[Records contained in a dataset]

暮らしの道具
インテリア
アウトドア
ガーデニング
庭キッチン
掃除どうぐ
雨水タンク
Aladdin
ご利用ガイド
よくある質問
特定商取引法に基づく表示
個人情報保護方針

---

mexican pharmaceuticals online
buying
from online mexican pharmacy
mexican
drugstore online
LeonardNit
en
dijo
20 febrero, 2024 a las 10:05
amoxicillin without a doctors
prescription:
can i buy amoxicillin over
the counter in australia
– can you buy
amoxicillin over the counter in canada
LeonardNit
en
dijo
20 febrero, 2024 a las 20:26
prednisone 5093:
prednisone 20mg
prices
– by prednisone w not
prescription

YOUR INSTRUCTIONS ▸ Go through the records above, find each line with the string "mexican", and copy it.

TASK ANSWER ▸
mexican pharmaceuticals online
from online mexican pharmacy
mexican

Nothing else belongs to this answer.